*Directions*.
Send every record back word for word.

Stored data entries:
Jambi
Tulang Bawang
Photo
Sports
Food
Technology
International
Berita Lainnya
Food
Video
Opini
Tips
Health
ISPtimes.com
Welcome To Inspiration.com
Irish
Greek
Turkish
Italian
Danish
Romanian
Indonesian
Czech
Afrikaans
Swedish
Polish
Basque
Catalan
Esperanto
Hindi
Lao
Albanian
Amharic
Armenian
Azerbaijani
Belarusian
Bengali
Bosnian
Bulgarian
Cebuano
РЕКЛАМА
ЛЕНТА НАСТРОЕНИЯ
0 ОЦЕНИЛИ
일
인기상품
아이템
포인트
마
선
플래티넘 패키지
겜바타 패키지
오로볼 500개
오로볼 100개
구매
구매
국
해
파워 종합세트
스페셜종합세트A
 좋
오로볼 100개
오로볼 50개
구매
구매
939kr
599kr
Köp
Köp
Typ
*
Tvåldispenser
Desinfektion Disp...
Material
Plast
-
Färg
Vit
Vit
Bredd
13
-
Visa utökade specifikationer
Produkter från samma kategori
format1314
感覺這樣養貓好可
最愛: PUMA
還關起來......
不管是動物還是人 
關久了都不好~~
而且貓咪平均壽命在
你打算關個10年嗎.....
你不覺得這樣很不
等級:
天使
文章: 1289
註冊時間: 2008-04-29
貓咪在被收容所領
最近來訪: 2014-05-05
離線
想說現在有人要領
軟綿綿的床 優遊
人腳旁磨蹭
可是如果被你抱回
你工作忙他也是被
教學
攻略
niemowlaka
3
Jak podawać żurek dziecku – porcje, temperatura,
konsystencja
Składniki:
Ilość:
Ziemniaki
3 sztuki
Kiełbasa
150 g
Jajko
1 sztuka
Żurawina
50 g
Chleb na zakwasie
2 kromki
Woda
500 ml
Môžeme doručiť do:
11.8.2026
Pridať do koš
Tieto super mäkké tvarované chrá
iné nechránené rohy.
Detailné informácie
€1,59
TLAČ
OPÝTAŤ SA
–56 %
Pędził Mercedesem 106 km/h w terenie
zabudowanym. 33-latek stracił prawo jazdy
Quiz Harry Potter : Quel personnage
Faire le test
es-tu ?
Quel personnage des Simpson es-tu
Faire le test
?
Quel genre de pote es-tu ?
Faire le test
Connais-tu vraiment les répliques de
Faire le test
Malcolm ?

*Result for this exercise*.
Jambi
Tulang Bawang
Photo
Sports
Food
Technology
International
Berita Lainnya
Food
Video
Opini
Tips
Health
ISPtimes.com
Welcome To Inspiration.com
Irish
Greek
Turkish
Italian
Danish
Romanian
Indonesian
Czech
Afrikaans
Swedish
Polish
Basque
Catalan
Esperanto
Hindi
Lao
Albanian
Amharic
Armenian
Azerbaijani
Belarusian
Bengali
Bosnian
Bulgarian
Cebuano
РЕКЛАМА
ЛЕНТА НАСТРОЕНИЯ
0 ОЦЕНИЛИ
일
인기상품
아이템
포인트
마
선
플래티넘 패키지
겜바타 패키지
오로볼 500개
오로볼 100개
구매
구매
국
해
파워 종합세트
스페셜종합세트A
 좋
오로볼 100개
오로볼 50개
구매
구매
939kr
599kr
Köp
Köp
Typ
*
Tvåldispenser
Desinfektion Disp...
Material
Plast
-
Färg
Vit
Vit
Bredd
13
-
Visa utökade specifikationer
Produkter från samma kategori
format1314
感覺這樣養貓好可
最愛: PUMA
還關起來......
不管是動物還是人 
關久了都不好~~
而且貓咪平均壽命在
你打算關個10年嗎.....
你不覺得這樣很不
等級:
天使
文章: 1289
註冊時間: 2008-04-29
貓咪在被收容所領
最近來訪: 2014-05-05
離線
想說現在有人要領
軟綿綿的床 優遊
人腳旁磨蹭
可是如果被你抱回
你工作忙他也是被
教學
攻略
niemowlaka
3
Jak podawać żurek dziecku – porcje, temperatura,
konsystencja
Składniki:
Ilość:
Ziemniaki
3 sztuki
Kiełbasa
150 g
Jajko
1 sztuka
Żurawina
50 g
Chleb na zakwasie
2 kromki
Woda
500 ml
Môžeme doručiť do:
11.8.2026
Pridať do koš
Tieto super mäkké tvarované chrá
iné nechránené rohy.
Detailné informácie
€1,59
TLAČ
OPÝTAŤ SA
–56 %
Pędził Mercedesem 106 km/h w terenie
zabudowanym. 33-latek stracił prawo jazdy
Quiz Harry Potter : Quel personnage
Faire le test
es-tu ?
Quel personnage des Simpson es-tu
Faire le test
?
Quel genre de pote es-tu ?
Faire le test
Connais-tu vraiment les répliques de
Faire le test
Malcolm ?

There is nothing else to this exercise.